Some people credit President Obama’s “evolution” with these seemingly sudden changes, but as I told Eric during out interview, these change didn’t happen overnight, and certainly didn’t happen solely because of President Obama’s support. We, as black LGBT people and families, have been on this journey for a long time, and have we have brought our families, churches, and communities along with us.
Check out the newest issue of YBE, and my interview with Eric for more.

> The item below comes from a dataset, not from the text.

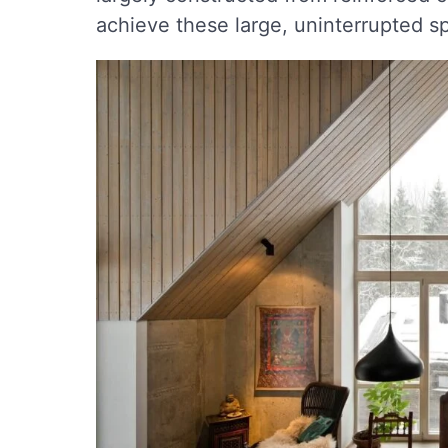
achieve these large, uninterrupted s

Last week, I got an email from someone with the New York Times, who reached me via The Bilerico Project. I’d been watching the unfolding brouhaha over the recent news that moms are the primary breadwinners in nearly half of American households. I was somewhat bemused that so many people caught a case of the vapors from this news, rather than celebrating that things have changed enough so that women can be breadwinners, and jumping on the chance to reconsider policies that aren’t working for working parents of either gender. I was amused to see female conservative commentators like Greta Van Susteren and Megyn Kelly tear in to their male colleagues, after the guys morphed into cavemen.
In the middle of all this, we’re back to discussing the importance of fathers, and the New York Times asked me to address that notion that “children do better with a mother and a father. So I did, and my basic point is that children do better when they are raised by adults who are loving, compassionate, responsible, dependable, and committed to the children’s well-being. That’s not male or female, gay or straight. That’s just parenting.